[llvm] r337471 - [LoadStoreVectorizer] Use getMinusScev() to compute the distance between two pointers.
Farhana Aleen via llvm-commits
llvm-commits at lists.llvm.org
Thu Jul 19 12:46:44 PDT 2018
Thanks, Philip.
Yes, I noticed your comments to the thread. I will follow-up there.
Farhana
On Thu, Jul 19, 2018 at 11:39 AM, Philip Reames <listmail at philipreames.com>
wrote:
> FYI, I replied to the review thread with a few ideas for improvement on
> this patch.
>
>
>
> On 07/19/2018 09:50 AM, Farhana Aleen via llvm-commits wrote:
>
>> Author: faaleen
>> Date: Thu Jul 19 09:50:27 2018
>> New Revision: 337471
>>
>> URL: http://llvm.org/viewvc/llvm-project?rev=337471&view=rev
>> Log:
>> [LoadStoreVectorizer] Use getMinusScev() to compute the distance between
>> two pointers.
>>
>> Summary: Currently, isConsecutiveAccess() detects two pointers(PtrA and
>> PtrB) as consecutive by
>> comparing PtrB with BaseDelta+PtrA. This works when both
>> pointers are factorized or
>> both of them are not factorized. But isConsecutiveAccess()
>> fails if one of the
>> pointers is factorized but the other one is not.
>>
>> Here is an example:
>> PtrA = 4 * (A + B)
>> PtrB = 4 + 4A + 4B
>>
>> This patch uses getMinusSCEV() to compute the distance between
>> two pointers.
>> getMinusSCEV() allows combining the expressions and computing
>> the simplified distance.
>>
>> Author: FarhanaAleen
>>
>> Reviewed By: rampitec
>>
>> Differential Revision: https://reviews.llvm.org/D49516
>>
>> Added:
>> llvm/trunk/test/Transforms/LoadStoreVectorizer/AMDGPU/compl
>> ex-index.ll
>> Modified:
>> llvm/trunk/lib/Transforms/Vectorize/LoadStoreVectorizer.cpp
>>
>> Modified: llvm/trunk/lib/Transforms/Vectorize/LoadStoreVectorizer.cpp
>> URL: http://llvm.org/viewvc/llvm-project/llvm/trunk/lib/Transform
>> s/Vectorize/LoadStoreVectorizer.cpp?rev=337471&r1=337470&r2=
>> 337471&view=diff
>> ============================================================
>> ==================
>> --- llvm/trunk/lib/Transforms/Vectorize/LoadStoreVectorizer.cpp
>> (original)
>> +++ llvm/trunk/lib/Transforms/Vectorize/LoadStoreVectorizer.cpp Thu Jul
>> 19 09:50:27 2018
>> @@ -340,6 +340,14 @@ bool Vectorizer::isConsecutiveAccess(Val
>> if (X == PtrSCEVB)
>> return true;
>> + // The above check will not catch the cases where one of the
>> pointers is
>> + // factorized but the other one is not, such as (C + (S * (A + B))) vs
>> + // (AS + BS). Get the minus scev. That will allow re-combining the
>> expresions
>> + // and getting the simplified difference.

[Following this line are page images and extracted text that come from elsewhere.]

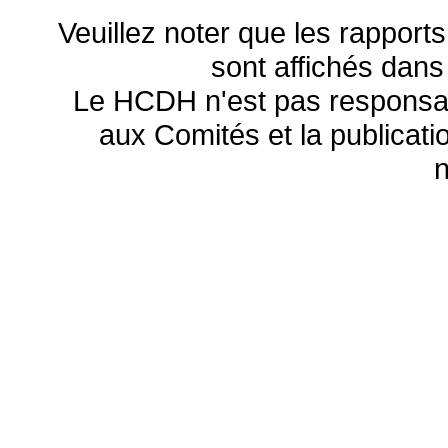
Veuillez noter que les rapports
sont affichés dans
Le HCDH n'est pas responsa
aux Comités et la publicatio
n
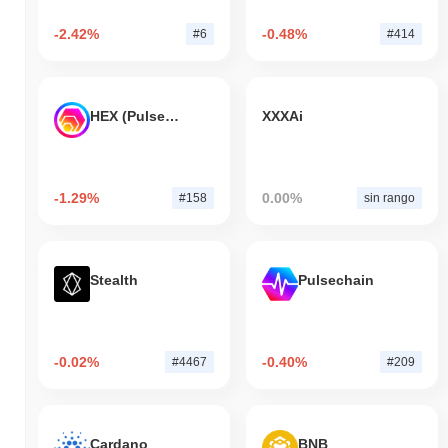
-2.42%
-0.48%
#6
#414
HEX (Pulsechain)
XXXAi
-1.29%
0.00%
#158
sin rango
Stealth
Pulsechain
-0.02%
-0.40%
#4467
#209
Cardano
BNB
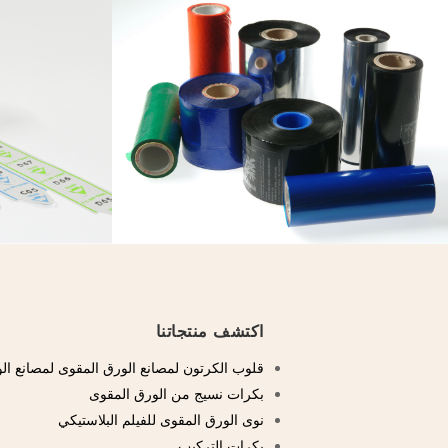
اكتشف منتجاتنا
قلوب الكرتون لمصانع الورق المقوى لمصانع ال
بكرات نسيج من الورق المقوى
نوى الورق المقوى للفيلم البلاستيكي
بكرات التركيب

>> + const SCEV *Dist = SE.getMinusSCEV(PtrSCEVB, PtrSCEVA);
>> + if (C == Dist)
>> + return true;
>> +
>> // Sometimes even this doesn't work, because SCEV can't always see
>> through
>> // patterns that look like (gep (ext (add (shl X, C1), C2))). Try
>> checking
>> // things the hard way.
>>
>> Added: llvm/trunk/test/Transforms/LoadStoreVectorizer/AMDGPU/comple
>> x-index.ll
>> URL: http://llvm.org/viewvc/llvm-project/llvm/trunk/test/Transfor
>> ms/LoadStoreVectorizer/AMDGPU/complex-index.ll?rev=337471&view=auto
>> ============================================================
>> ==================
>> --- llvm/trunk/test/Transforms/LoadStoreVectorizer/AMDGPU/complex-index.ll
>> (added)
>> +++ llvm/trunk/test/Transforms/LoadStoreVectorizer/AMDGPU/complex-index.ll
>> Thu Jul 19 09:50:27 2018
>> @@ -0,0 +1,49 @@
>> +; RUN: opt -mtriple=amdgcn-amd-amdhsa -basicaa -load-store-vectorizer -S
>> -o - %s | FileCheck %s
>> +
>> +declare i64 @_Z12get_local_idj(i32)
>> +
>> +declare i64 @_Z12get_group_idj(i32)
>> +
>> +declare double @llvm.fmuladd.f64(double, double, double)
>> +
>> +; CHECK-LABEL: @factorizedVsNonfactorizedAccess(
>> +; CHECK: load <2 x float>
>> +; CHECK: store <2 x float>
>> +define amdgpu_kernel void @factorizedVsNonfactorizedAccess(float
>> addrspace(1)* nocapture %c) {
>> +entry:
>> + %call = tail call i64 @_Z12get_local_idj(i32 0)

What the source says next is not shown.